Arthritis is a term derived from the Greek: "arthron" meaning joint and "itis" meaning inflammation. It is used to refer to more than 100 different diseases.
The most common form of arthritis is osteoarthritis (OA) which affects more than 20 million Americans. Osteoarthritis is a condition that impacts hyaline articular cartilage, the tough gristle that caps the ends of long bones.

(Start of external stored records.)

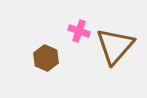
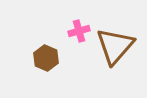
pink cross: rotated 35 degrees counterclockwise
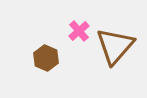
pink cross: rotated 25 degrees counterclockwise
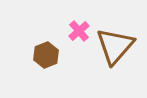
brown hexagon: moved 3 px up; rotated 15 degrees clockwise
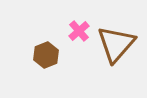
brown triangle: moved 1 px right, 2 px up
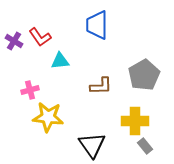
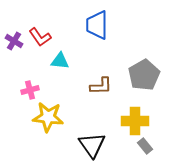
cyan triangle: rotated 12 degrees clockwise
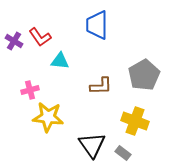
yellow cross: rotated 20 degrees clockwise
gray rectangle: moved 22 px left, 7 px down; rotated 14 degrees counterclockwise
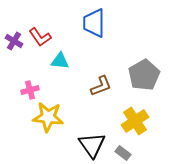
blue trapezoid: moved 3 px left, 2 px up
brown L-shape: rotated 20 degrees counterclockwise
yellow cross: rotated 36 degrees clockwise
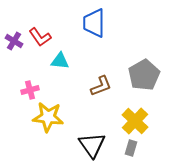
yellow cross: rotated 12 degrees counterclockwise
gray rectangle: moved 8 px right, 5 px up; rotated 70 degrees clockwise
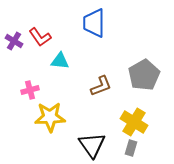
yellow star: moved 2 px right; rotated 8 degrees counterclockwise
yellow cross: moved 1 px left, 1 px down; rotated 12 degrees counterclockwise
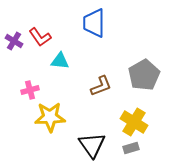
gray rectangle: rotated 56 degrees clockwise
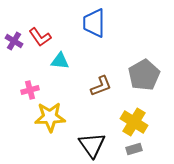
gray rectangle: moved 3 px right, 1 px down
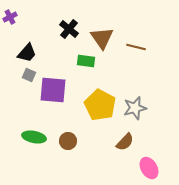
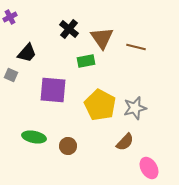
green rectangle: rotated 18 degrees counterclockwise
gray square: moved 18 px left
brown circle: moved 5 px down
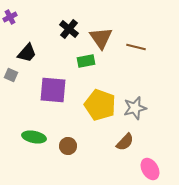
brown triangle: moved 1 px left
yellow pentagon: rotated 8 degrees counterclockwise
pink ellipse: moved 1 px right, 1 px down
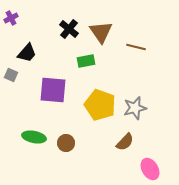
purple cross: moved 1 px right, 1 px down
brown triangle: moved 6 px up
brown circle: moved 2 px left, 3 px up
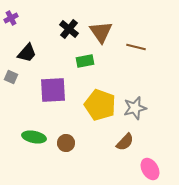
green rectangle: moved 1 px left
gray square: moved 2 px down
purple square: rotated 8 degrees counterclockwise
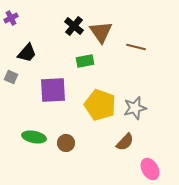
black cross: moved 5 px right, 3 px up
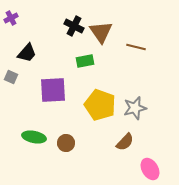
black cross: rotated 12 degrees counterclockwise
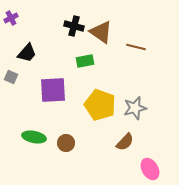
black cross: rotated 12 degrees counterclockwise
brown triangle: rotated 20 degrees counterclockwise
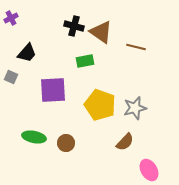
pink ellipse: moved 1 px left, 1 px down
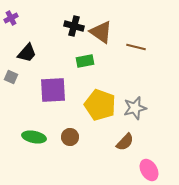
brown circle: moved 4 px right, 6 px up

Hyaline cartilage is a complex material consisting of a combination of proteoglycans (complexes of proteins and sugars) and chondrocytes. Chondrocytes are located within the matrix... picture a gelatin mold with grapes. The gelatin is the matrix and the grapes are the chondrocytes. Chondrocytes are cartilage cells that manufacture matrix under normal healthy circumstances. They are responsible for nourishing the matrix as well.
However, when OA develops, a distinct change in the joint environment occurs. Chondrocytes begin to elaborate destructive enzymes causing cracks in the cartilage. These are called "fissures" and "fibrillations."
One of the most common areas affected by osteoarthritis is the knee. This is not a surprise since OA preferentially attacks weight-bearing joints.
The treatment of OA of the knee is primarily symptomatic. Weight loss, exercise, physical therapy, assistive devices (such as canes, braces, and walkers), analgesics (pain-relieving medicines), non-steroidal anti-inflammatory drugs (NSAIDS) which also reduce inflammation and pain, as well as thermal modalities such as heat and ice can all be employed.
However, once those resources are exhausted and the patient has undergone injections with glucocorticoids ("cortisone") and viscosupplements (hyaluronic acid..." rooster comb shots"), there is a large void that is present because until recently the only remaining option was knee replacement surgery.
Despite the improvement in technology, knee replacement surgery is still surgery with all the attendant risks of a major invasive procedure in a hospital setting. And the specter of having to have a revision procedure (a replacement of the replacement) done maybe three times in one's lifetime is an unhappy picture.
Recent work using autologous stem cells, sometimes referred to as mesenchymal stem cells looks very promising. (Wei N, Beard S, Delauter S, Bitner C, Gillis R, Rau L, Miller C, Clark T. Guided Mesenchymal Stem Cell Layering Technique for Treatment of Osteoarthritis of the Knee. J Applied Res. 2011; 11: 44-48)
While not effective for everyone, there is abundant evidence in animal models as well as anecdotal data in humans that certain procedures that incorporate mesenchymal stem cells using a framework of fat and stimulated by autologous growth factors may indeed slow down the rate of cartilage loss and may even improve cartilage thickness. This procedure is also undergoing an evolution of sorts just as all other medical procedures do. If the early work is validated, then this approach will certainly bridge the gap between current symptomatic options and surgery.
And just like recent data showing that orthopedic procedures are declining in patients with rheumatoid arthritis, maybe someday the same will be true for, patients with OA of the knee.